Сзади послышались смешки. Я с надеждой посмотрел на мужчину, стоявшего за мной. Он посмотрел мне в глаза, мягко улыбнувшись. Я понял, что никто не понимает, как нас с Борькой здесь обманывают.
– Граждане, – высунулась из окна «продавальщица», – объясните мальчишке, что такое сто грамм. Мне тут некогда.
Почуяв неладное, Бориска уже ревел во все горло. Мужчина взял у меня мешочек, положил в него причитающийся нам кусочек хлеба, получил у большеголовой тетки свою долю и отвел меня в сторону.
Он начал толковать мне разницу между ста граммами и одним килограммом. Но я не понимал его. Поворачиваясь в разные стороны и ища поддержки, я начал всхлипывать. Бориска дергал меня за руку и просился домой, штанишки и один чулочек у него взмокли. Я сознавал разницу между «одним» и «ста», но между граммами и килограммами – никак, тем более что и звучали эти слова почти одинаково. Я отчетливо понял, что все против нас.
Так мы и пошли домой. Было очень горько. Боря ныл возле меня. А я уже и не знал, что делать с полученным хлебом. Если съесть, как разрешила мать, то мы уж не смогли бы подтвердить, как мало нам дали. А если оставлять эту малость, почти затерявшуюся в мешке, то как же нам дожить до прихода матери, если есть так хочется?
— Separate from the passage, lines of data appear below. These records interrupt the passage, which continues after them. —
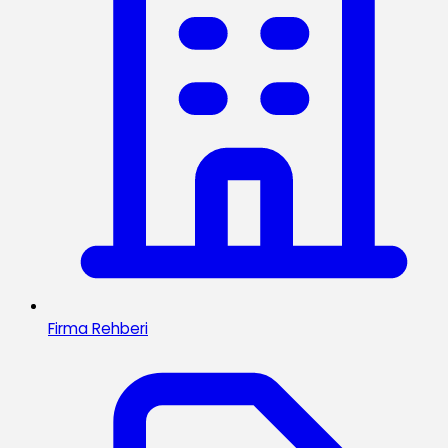
Firma Rehberi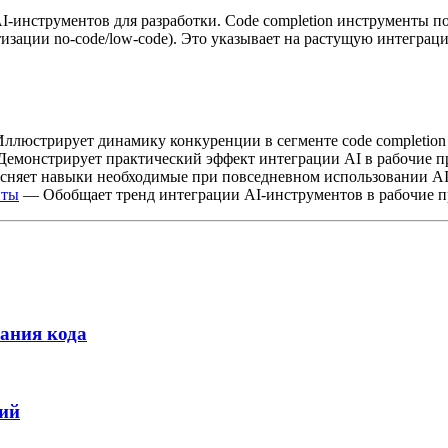
AI-инструментов для разработки. Code completion инструменты 
тизации no-code/low-code). Это указывает на растущую интегра
люстрирует динамику конкуренции в сегменте code completion
емонстрирует практический эффект интеграции AI в рабочие п
няет навыки необходимые при повседневном использовании AI 
нты
— Обобщает тренд интеграции AI-инструментов в рабочие п
ания кода
ний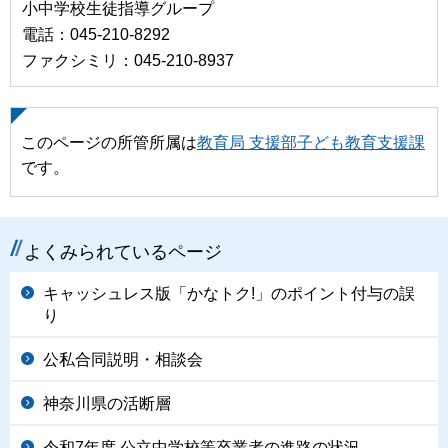
小中学校生徒指導グループ
電話：045-210-8292
ファクシミリ：045-210-8937
このページの所管所属は
教育局 支援部子ども教育支援課
です。
よくみられているページ
キャッシュレス版「かなトク!」のポイント付与の誤
り
公私合同説明・相談会
神奈川県の活断層
令和7年度 公立中学校等卒業者の進路の状況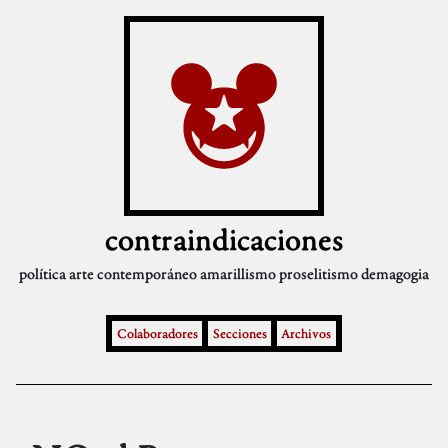
contraindicaciones
política
arte contemporáneo
amarillismo
proselitismo
demagogia
Colaboradores
Secciones
Archivos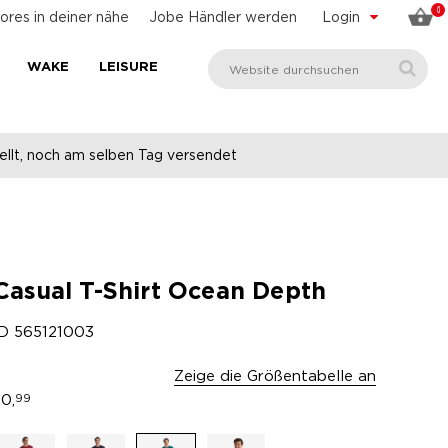
0
ores in deiner nähe
Jobe Händler werden
Login
WAKE
LEISURE
llt, noch am selben Tag versendet
Casual T-Shirt Ocean Depth
ID
565121003
Zeige die Größentabelle an
0,
99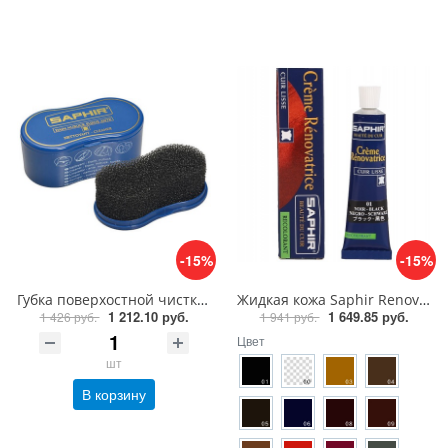
-15%
-15%
Губка поверхостной чистки замши, велюра Saphir Nettoyant cleaner
Жидкая кожа Saphir Renovatrice крем восстановитель, 25 мл
1 212.10 руб.
1 649.85 руб.
1 426 руб.
1 941 руб.
Цвет
шт
В корзину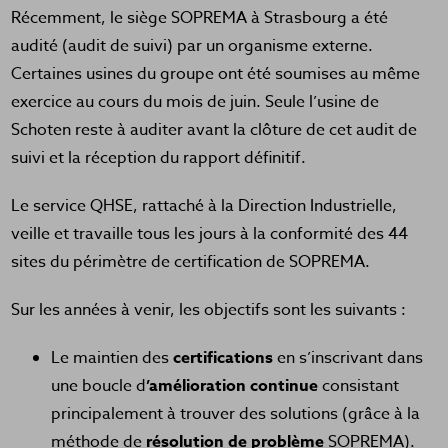
Récemment, le siège SOPREMA à Strasbourg a été
audité (audit de suivi) par un organisme externe.
Certaines usines du groupe ont été soumises au même
exercice au cours du mois de juin. Seule l’usine de
Schoten reste à auditer avant la clôture de cet audit de
suivi et la réception du rapport définitif.
Le service QHSE, rattaché à la Direction Industrielle,
veille et travaille tous les jours à la conformité des 44
sites du périmètre de certification de SOPREMA.
Sur les années à venir, les objectifs sont les suivants :
Le maintien des
certifications
en s’inscrivant dans
une boucle d
’amélioration continue
consistant
principalement à trouver des solutions (grâce à la
méthode de
résolution de problème
SOPREMA).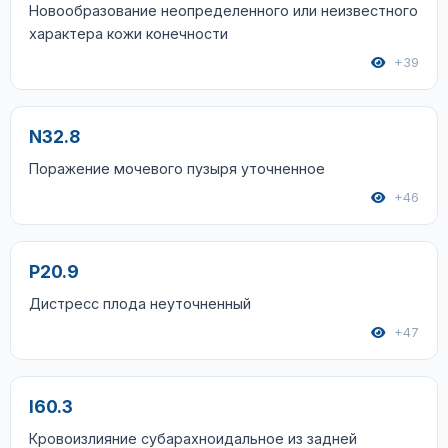
Новообразование неопределенного или неизвестного
характера кожи конечности
+39
N32.8
Поражение мочевого пузыря уточненное
+46
P20.9
Дистресс плода неуточненный
+47
I60.3
Кровоизлияние субарахноидальное из задней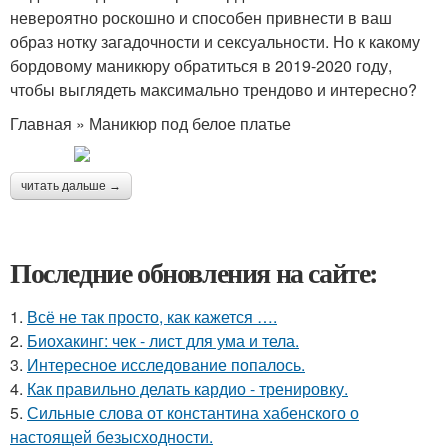
невероятно роскошно и способен привнести в ваш
образ нотку загадочности и сексуальности. Но к какому
бордовому маникюру обратиться в 2019-2020 году,
чтобы выглядеть максимально трендово и интересно?
Главная » Маникюр под белое платье
читать дальше →
Последние обновления на сайте:
1.
Всё не так просто, как кажется ….
2.
Биохакинг: чек - лист для ума и тела.
3.
Интересное исследование попалось.
4.
Как правильно делать кардио - тренировку.
5.
Сильные слова от константина хабенского о
настоящей безысходности.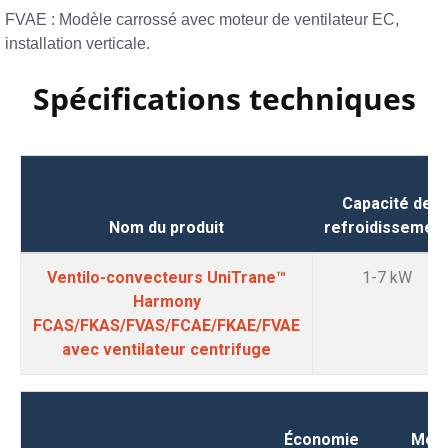
FVAE : Modèle carrossé avec moteur de ventilateur EC,
installation verticale.
Spécifications techniques
Capacité de
Nom du produit
refroidissemen
Ventilo-convecteurs UniTrane™
1-7 kW
Harmony
FCAS/FKAS/FVAS/FCAE/FKAE/FVAE
avec ventilateur centrifuge
Économie
Mod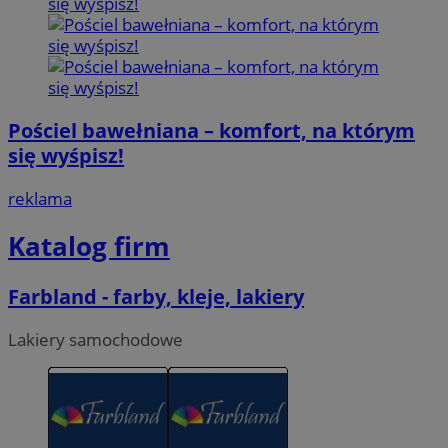
Pościel bawełniana – komfort, na którym
się wyśpisz!
reklama
Katalog firm
Farbland - farby, kleje, lakiery
Lakiery samochodowe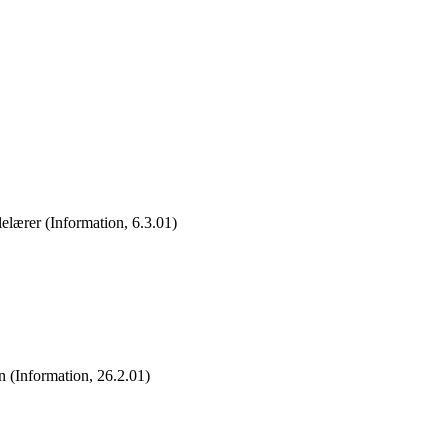
elærer (Information, 6.3.01)
 (Information, 26.2.01)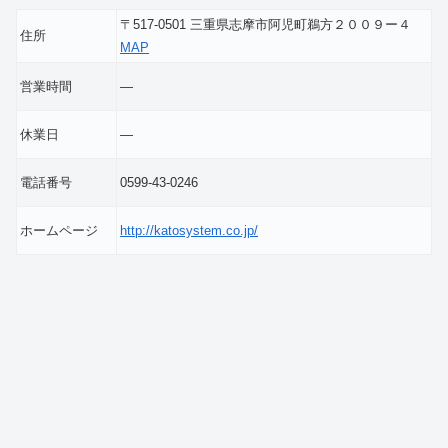
〒517-0501 三重県志摩市阿児町鵜方２００９ー４
住所
MAP
営業時間
―
休業日
―
電話番号
0599-43-0246
ホームページ
http://katosystem.co.jp/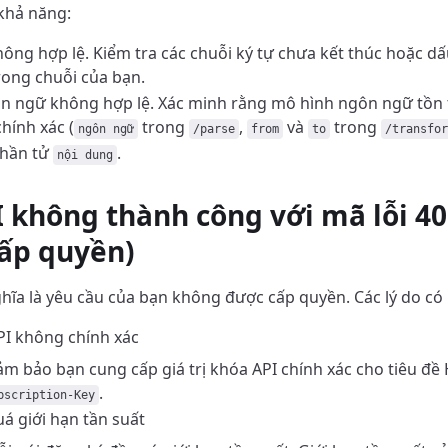
 khả năng:
ông hợp lệ. Kiểm tra các chuỗi ký tự chưa kết thúc hoặc d
rong chuỗi của bạn.
 ngữ không hợp lệ. Xác minh rằng mô hình ngôn ngữ tồn t
chính xác (
trong
,
và
trong
ngôn ngữ
/parse
from
to
/transfor
phần tử
.
nội dung
I không thành công với mã lỗi 4
ấp quyền)
ghĩa là yêu cầu của bạn không được cấp quyền. Các lý do có
I không chính xác
m bảo bạn cung cấp giá trị khóa API chính xác cho tiêu đ
.
bscription-Key
á giới hạn tần suất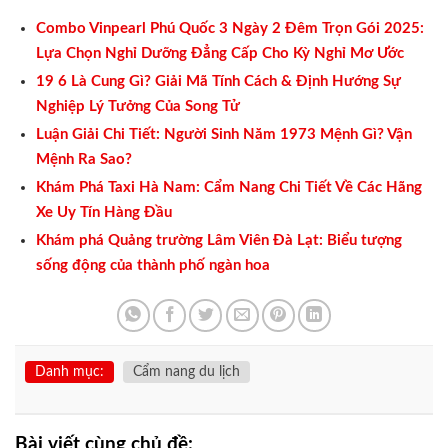
Combo Vinpearl Phú Quốc 3 Ngày 2 Đêm Trọn Gói 2025:
Lựa Chọn Nghỉ Dưỡng Đẳng Cấp Cho Kỳ Nghỉ Mơ Ước
19 6 Là Cung Gì? Giải Mã Tính Cách & Định Hướng Sự
Nghiệp Lý Tưởng Của Song Tử
Luận Giải Chi Tiết: Người Sinh Năm 1973 Mệnh Gì? Vận
Mệnh Ra Sao?
Khám Phá Taxi Hà Nam: Cẩm Nang Chi Tiết Về Các Hãng
Xe Uy Tín Hàng Đầu
Khám phá Quảng trường Lâm Viên Đà Lạt: Biểu tượng
sống động của thành phố ngàn hoa
Danh mục:
Cẩm nang du lịch
Bài viết cùng chủ đề:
Бориска продолжал хныкать, как ему и положено было. А я мучительно размышлял над разницей того, в чем был убежден, и того, что мы получили. В отличие от матери, я успокаивать не умел, шел молча, одной рукой притягивая братца, а в другой – неся мешочек с маленьким кусочком хлеба.
Время от времени нас кто-нибудь останавливал и спрашивал, что у нас стряслось. Я отвечал, что нас обжулили, и принимался обстоятельно доказывать это, нажимая на вполне очевидную разницу «ста» и «одного». Люди, однако, попадались непонятливые, но улыбались и… в конце концов принимали сторону «продавальщицы» и всех предыдущих «объясняльщиков». Я не сдавался, пытался заново убедить их, но они, наоборот, пробовали унять нас и потом отходили. Как будто заранее сговорились.
Но то была только присказка. До прихода матери еще было далеко, а есть хотелось ой как. Бориска пообсох и, успокоившись, возился на кровати с игрушками. Баба Маня храпела у себя напротив.
– Борь, давай поедим! – предложил я.
Боря тут же сполз на пол. Я достал мешочек с хлебом и двумя руками разломил стограммовый кусочек. Получились две неравные доли. Не нарочно. Повертев их, меньшую я, не очень раздумывая, протянул брату.
Прежде мне никогда не приходилось делить. Это делала мама. А когда мы что-нибудь находили, огрызок моркови или яблока, все было проще: он куснул, я куснул – и нет ничего. А тут – своя рука владыка.
Боря мельком посмотрел на обе доли и с большим интересом уставился на большую из них. Но когда он увидел, что я ее уже закусил, он заревел, а свою, прикоснувшись, тут же оттолкнул. Как я – на прилавок продавщице. Только у него получилось – на пол.
– Ты чего свой хлеб кидаешь? – рассердился я, нутром, однако, чуя несправедливость такой дележки.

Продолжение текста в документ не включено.